While you might know about color blindness, it can be difficult to imagine being color blind. In fact, many people think it means you can't see any color at all, which is not true. Full color blindness, or "Achromatopsia", only occurs in 0.00003% of males worldwide so it's exceedingly rare. Much more common is the inability to see, or tell the difference, between some colors.
What is color blindness?
Color blindness is the name for a group of different eye conditions that affect how a person perceives colors. Due to genetics, it is significantly more prevalent in men compared to women. Around 1 in every 12 men and only 1 in every 200 women have some form of color blindness, so it's probably more common than you'd have guessed!

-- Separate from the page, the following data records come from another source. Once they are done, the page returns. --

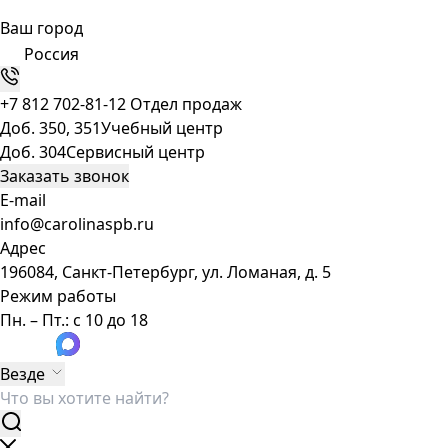
Ваш город
Россия
+7 812 702-81-12
Отдел продаж
Доб. 350, 351
Учебный центр
Доб. 304
Сервисный центр
Заказать звонок
E-mail
info@carolinaspb.ru
Адрес
196084, Санкт-Петербург, ул. Ломаная, д. 5
Режим работы
Пн. – Пт.: с 10 до 18
Везде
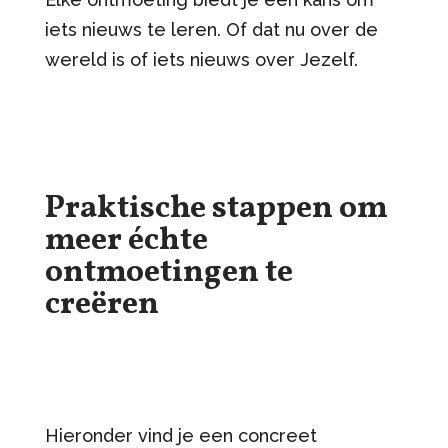
iets nieuws te leren. Of dat nu over de
wereld is of iets nieuws over Jezelf.
Praktische stappen om
meer échte
ontmoetingen te
creëren
Hieronder vind je een concreet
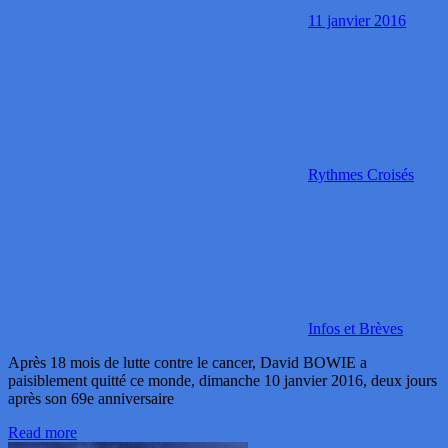
11 janvier 2016
Rythmes Croisés
Infos et Brèves
Après 18 mois de lutte contre le cancer, David BOWIE a
paisiblement quitté ce monde, dimanche 10 janvier 2016, deux jours
après son 69e anniversaire
Read more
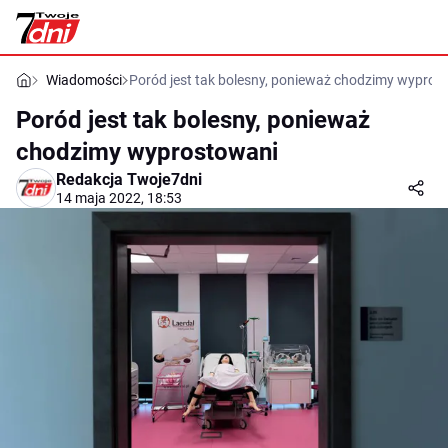
Wiadomości
Poród jest tak bolesny, ponieważ chodzimy wypros
Poród jest tak bolesny, ponieważ
chodzimy wyprostowani
Redakcja Twoje7dni
14 maja 2022, 18:53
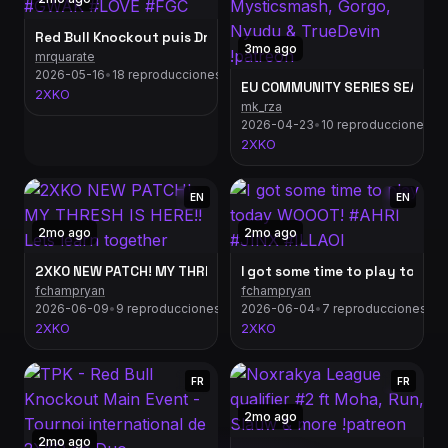
Red Bull Knockout puis Dreamhack Atlanta SF6 Co-Stream F
3mo ago
mrquarate
2026-05-16
•
18 reproducciones
EU COMMUNITY SERIES SEASON F
2XKO
mk_rza
2026-04-23
•
10 reproducciones
2XKO
EN
EN
2mo ago
2mo ago
2XKO NEW PATCH! MY THRESH IS HERE!! Lets learn together
fchampryan
fchampryan
2026-06-09
•
9 reproducciones
2026-06-04
•
7 reproducciones
2XKO
2XKO
FR
FR
2mo ago
2mo ago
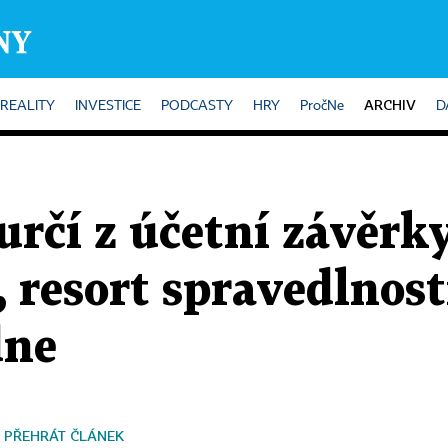
ARCHIV
REALITY
INVESTICE
PODCASTY
HRY
PročNe
D
určí z účetní závěrk
, resort spravedlnost
dne
PŘEHRÁT ČLÁNEK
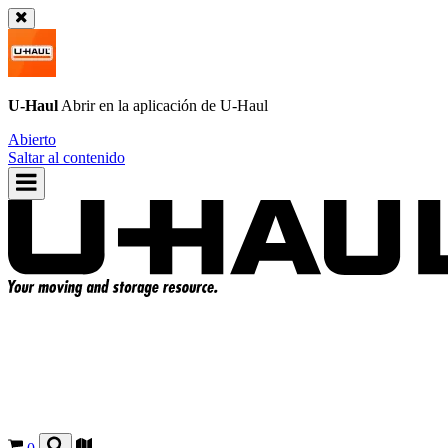
U-Haul
Abrir en la aplicación de
U-Haul
Abierto
Saltar al contenido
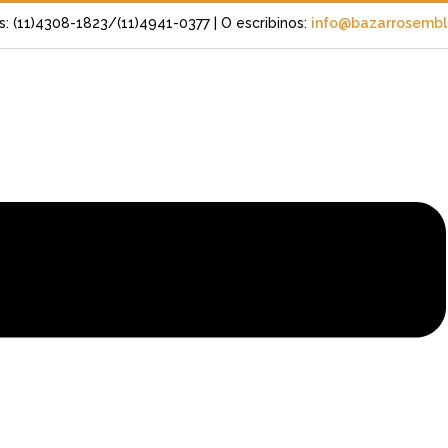
s: (11)4308-1823/(11)4941-0377
| O escribinos:
info@bazarrosembli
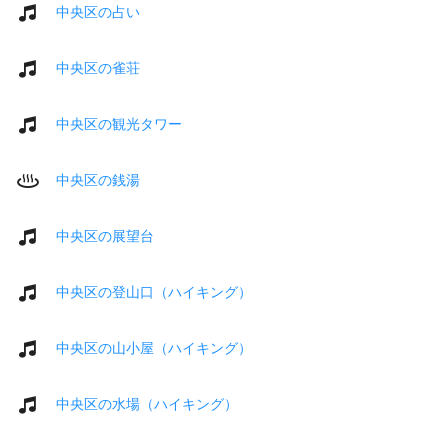
中央区の占い
中央区の雀荘
中央区の観光タワー
中央区の銭湯
中央区の展望台
中央区の登山口（ハイキング）
中央区の山小屋（ハイキング）
中央区の水場（ハイキング）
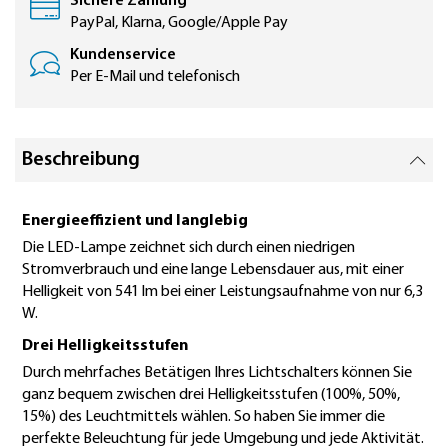
Sichere Zahlung
PayPal, Klarna, Google/Apple Pay
Kundenservice
Per E-Mail und telefonisch
Beschreibung
Energieeffizient und langlebig
Die LED-Lampe zeichnet sich durch einen niedrigen
Stromverbrauch und eine lange Lebensdauer aus, mit einer
Helligkeit von 541 lm bei einer Leistungsaufnahme von nur 6,3
W.
Drei Helligkeitsstufen
Durch mehrfaches Betätigen Ihres Lichtschalters können Sie
ganz bequem zwischen drei Helligkeitsstufen (100%, 50%,
15%) des Leuchtmittels wählen. So haben Sie immer die
perfekte Beleuchtung für jede Umgebung und jede Aktivität.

These different eye conditions can be divided into three categories.
- Red-green color blindness (Deuteranopia and Protanopia)
- Blue-yellow color blindness (Tritanopia)
- Full color blindness (Achromatopsia)
Of those three, Red-green color blindness is by far the most common: roughly half of the men with color blindness have some form of deuteranopia, followed by one in fifty having protanopia. From there on the percentages quickly grow smaller: tritanopia and achromatopsia are both very rare at less than one in a hundred thousand or less.
But knowing that doesn't help understanding people's experience. That's where Polypane's simulators come in.
Color blindness simulators in Polypane
Polypane's simulators quickly let you see your site with eight common types of color blindness. For each eye deficiency we provide two simulators: one for the "full" deficiency, and one for a mild version of it.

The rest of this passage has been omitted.